While I still have dark, uncomfortable memories of unrecognized depression in my youth and empty, tear-filled second Christmases, I refuse to resent my parents and allow their past actions or words to influence my perception of them. I’m happy my parents got divorced. I’m happy I was cleared of the subconscious responsibility of mediating a crappy marriage as a kid. I recognize that relationships don’t always work, even when we put everything we have into them. I understand that half of the married population gets divorced and that love does not need to last to be valuable.

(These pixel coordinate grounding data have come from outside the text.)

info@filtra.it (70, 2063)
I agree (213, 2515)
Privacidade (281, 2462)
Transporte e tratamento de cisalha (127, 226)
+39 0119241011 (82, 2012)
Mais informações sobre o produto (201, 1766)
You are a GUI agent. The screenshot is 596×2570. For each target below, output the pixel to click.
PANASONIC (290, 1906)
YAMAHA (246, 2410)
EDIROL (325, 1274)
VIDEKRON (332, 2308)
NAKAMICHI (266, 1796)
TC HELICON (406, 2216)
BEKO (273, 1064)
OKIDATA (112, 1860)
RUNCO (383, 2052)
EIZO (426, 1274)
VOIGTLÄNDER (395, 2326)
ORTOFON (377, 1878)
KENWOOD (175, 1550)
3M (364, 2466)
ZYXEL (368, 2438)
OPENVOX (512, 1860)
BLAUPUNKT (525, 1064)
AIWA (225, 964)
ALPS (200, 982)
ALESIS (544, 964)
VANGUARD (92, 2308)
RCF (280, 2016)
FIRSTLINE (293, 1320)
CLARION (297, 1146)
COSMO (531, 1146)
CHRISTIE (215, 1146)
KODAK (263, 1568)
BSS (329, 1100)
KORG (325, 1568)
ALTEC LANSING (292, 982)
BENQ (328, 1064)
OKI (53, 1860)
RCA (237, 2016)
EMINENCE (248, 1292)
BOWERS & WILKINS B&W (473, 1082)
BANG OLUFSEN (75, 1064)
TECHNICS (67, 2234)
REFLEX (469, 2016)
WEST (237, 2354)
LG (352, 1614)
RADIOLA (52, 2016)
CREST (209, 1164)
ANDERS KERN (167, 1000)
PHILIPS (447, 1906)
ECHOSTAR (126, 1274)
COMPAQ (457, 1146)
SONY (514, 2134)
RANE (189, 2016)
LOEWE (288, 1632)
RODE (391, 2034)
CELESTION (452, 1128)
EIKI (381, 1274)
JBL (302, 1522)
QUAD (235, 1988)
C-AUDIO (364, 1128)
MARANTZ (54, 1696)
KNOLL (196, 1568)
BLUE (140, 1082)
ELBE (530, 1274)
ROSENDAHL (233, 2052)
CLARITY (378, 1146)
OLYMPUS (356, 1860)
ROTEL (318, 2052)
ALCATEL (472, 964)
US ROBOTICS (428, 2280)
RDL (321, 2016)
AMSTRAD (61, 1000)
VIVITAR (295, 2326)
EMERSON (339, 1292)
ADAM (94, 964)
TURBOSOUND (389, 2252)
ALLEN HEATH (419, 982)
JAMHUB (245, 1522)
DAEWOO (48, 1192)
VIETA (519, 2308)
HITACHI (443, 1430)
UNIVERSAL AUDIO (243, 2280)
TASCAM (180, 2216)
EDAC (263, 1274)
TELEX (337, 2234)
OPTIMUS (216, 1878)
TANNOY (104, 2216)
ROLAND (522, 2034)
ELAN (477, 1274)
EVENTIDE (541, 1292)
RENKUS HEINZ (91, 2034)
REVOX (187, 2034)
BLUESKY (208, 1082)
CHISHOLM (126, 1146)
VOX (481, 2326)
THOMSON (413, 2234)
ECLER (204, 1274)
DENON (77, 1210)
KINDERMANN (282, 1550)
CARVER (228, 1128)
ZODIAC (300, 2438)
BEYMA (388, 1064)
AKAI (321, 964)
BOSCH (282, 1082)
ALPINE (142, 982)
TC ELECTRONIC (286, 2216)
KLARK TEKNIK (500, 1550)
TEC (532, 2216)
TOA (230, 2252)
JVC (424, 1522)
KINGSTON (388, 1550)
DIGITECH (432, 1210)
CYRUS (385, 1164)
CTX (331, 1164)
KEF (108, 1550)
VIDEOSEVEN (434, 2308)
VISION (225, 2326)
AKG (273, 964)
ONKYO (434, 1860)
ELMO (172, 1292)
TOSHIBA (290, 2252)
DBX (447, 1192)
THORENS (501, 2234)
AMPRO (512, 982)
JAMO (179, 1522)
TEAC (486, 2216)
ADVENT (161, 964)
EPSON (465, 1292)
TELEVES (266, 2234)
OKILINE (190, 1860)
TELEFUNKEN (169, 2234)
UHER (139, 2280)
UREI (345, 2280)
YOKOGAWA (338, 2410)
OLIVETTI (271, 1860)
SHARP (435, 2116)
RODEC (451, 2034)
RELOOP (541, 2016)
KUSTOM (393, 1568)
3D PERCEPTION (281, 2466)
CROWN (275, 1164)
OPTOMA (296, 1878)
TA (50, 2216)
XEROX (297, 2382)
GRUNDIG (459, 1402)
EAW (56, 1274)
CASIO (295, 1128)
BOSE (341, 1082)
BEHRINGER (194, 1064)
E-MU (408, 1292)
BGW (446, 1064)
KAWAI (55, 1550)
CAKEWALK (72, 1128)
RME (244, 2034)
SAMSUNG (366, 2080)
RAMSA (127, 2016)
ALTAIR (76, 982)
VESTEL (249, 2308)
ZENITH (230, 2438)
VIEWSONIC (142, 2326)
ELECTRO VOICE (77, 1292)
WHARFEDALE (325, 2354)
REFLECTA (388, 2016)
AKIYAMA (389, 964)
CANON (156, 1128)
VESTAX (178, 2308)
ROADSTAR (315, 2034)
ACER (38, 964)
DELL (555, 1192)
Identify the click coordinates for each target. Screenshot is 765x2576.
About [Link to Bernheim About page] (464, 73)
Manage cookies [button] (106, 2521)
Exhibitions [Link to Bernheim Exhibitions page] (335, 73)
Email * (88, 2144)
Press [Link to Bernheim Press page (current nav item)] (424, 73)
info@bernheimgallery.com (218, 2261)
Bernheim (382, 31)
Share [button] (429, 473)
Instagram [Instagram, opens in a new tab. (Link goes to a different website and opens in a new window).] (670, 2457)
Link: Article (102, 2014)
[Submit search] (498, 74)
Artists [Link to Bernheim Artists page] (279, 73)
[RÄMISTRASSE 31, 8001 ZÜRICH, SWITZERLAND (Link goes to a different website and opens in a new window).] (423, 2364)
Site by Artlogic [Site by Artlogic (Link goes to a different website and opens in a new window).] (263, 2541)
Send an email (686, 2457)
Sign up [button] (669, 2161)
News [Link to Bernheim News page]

But divorce is undeniably really gross. It’s messy, and it’s the beginning of a lot of mental unrest and illness in many people. Divorce in my life symbolized a feeling of ugly incompleteness that defined a large part of my youth, up until I began writing and going to therapy. Since then, I now know how to prioritize my feelings. Why would I be angry about my parent’s estrangement when other people in my country are scared to even go outside or didn’t grow up in an environment where they can be themselves? Why would I be angry that my dad always traveled when I was a kid, when now I want to travel and tell stories for a living? Why would I remain hurt when I can now help myself and help others around me?
“Divorce in my life symbolized a feeling of ugly incompleteness that defined a large part of my youth, up until I began writing and going to therapy.”
I hurt less these days. I text both my parents because I don’t live with either. I like them better because I am on my own. I respect their decisions more now that I am in a significant relationship.
But I’m still really scared to love. With love, I’m going in blind. I’m scared of the unknown and I’m scared to take love from the universe, because I somehow believe I was born and raised to be alone, to be angry.
I wish we talked about divorce, about heartbreak, about our childhoods. I wish they weren’t worn-out tropes in literature and film and deep, dark secrets we tuck under our beds. I wish the “my family is dysfunctional and messy” conversation wasn’t annoying but instead the start of new relationships beyond said dysfunctional families.
I love my parents, but I will not be them. I will love with equality. I will love with curiosity. I will love with kindness, and without a hierarchy. Maybe it won’t work, and maybe I’ll get divorced one day — but it won’t be the end of the world. I must believe that love is the beginning of everything.
And, no matter how many times I have to tell myself, I deserve it.